Music Reviews
Jim Wurster

Jim Wurster

Life

Y&T

Jim Wurster is another in a distinguished list of musicians making their living as school teachers like Rick Rizzo of Eleventh Dream Day and Robert Pollard of Guided By Voices. For 33 years, Wurster taught history by day and made music when he could. His new album, Life, has the long view perspective of the historian jaded by knowing the folly of humans all too well.

For these sessions, Jim collaborates closely with producer Jack Shawde who plays most of the instruments on the record. Shawde crafts sympathetic settings for Wurster’s words with textures that suggest Dire Straits, Richard Thompson the final recordings of Johnny Cash.

Jim’s songs are reflections of the sorry state of the world. “Cold Hard World” offers sketches of down and outers making just trying to hang on. “Master of Deception” calls out the hucksters and con men that increasingly run the show. He sings about the shell game of disinformation and the silencing of dissent. “Standing In The Fire” takes direct aim at the evangelicals who sell out all their Christian values for their MAGA caps.

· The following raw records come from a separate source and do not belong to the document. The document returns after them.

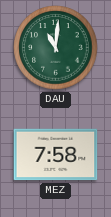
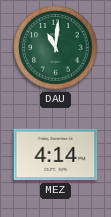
MEZ: 7:58 -> 4:14
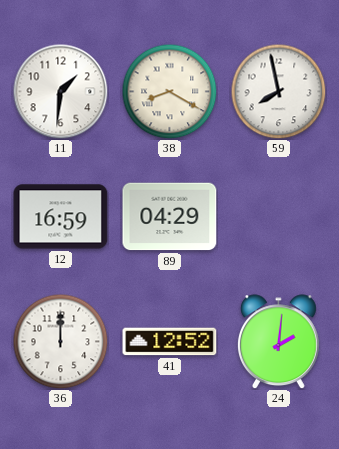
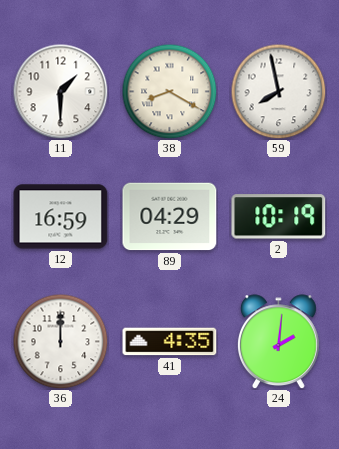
11: 1:31 -> 1:30
2: none -> 10:19
41: 12:52 -> 4:35
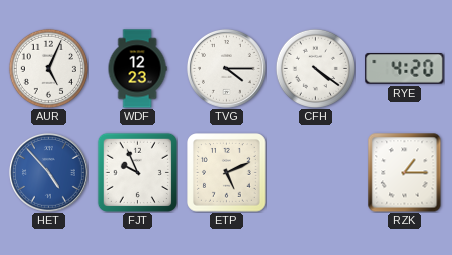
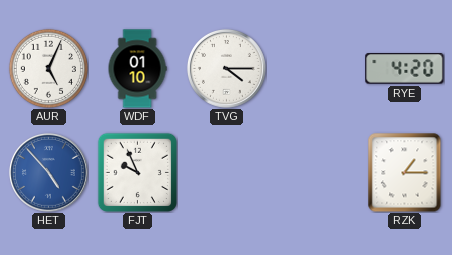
WDF: 12:23 -> 01:10
CFH: 4:21 -> none
ETP: 5:11 -> none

You’d be right in thinking that Life is not a sunny record. Most of the songs are overcast, if not downright gloomy. Wurster’s collaborations with Diane Ward (“Saline” and “Sweet Melody In The Wind”) offer a break in the clouds. The last tune is the darkest on the album. “Guns and Money” was originally written in response to the Columbine massacre and revised in the wake of Parkland. It’s a sparse tune for delicately plucked acoustic guitar and world weary voice. It’s a chilling incitement of the NRA and their enablers who accept any abomination as long as the guns are making money. As a teacher and a caring human being, the tragedy of these endless mass shootings wears heavily on Jim Wurster. He puts his words and his money where his heart is. All proceeds from this record benefit March For Our Lives.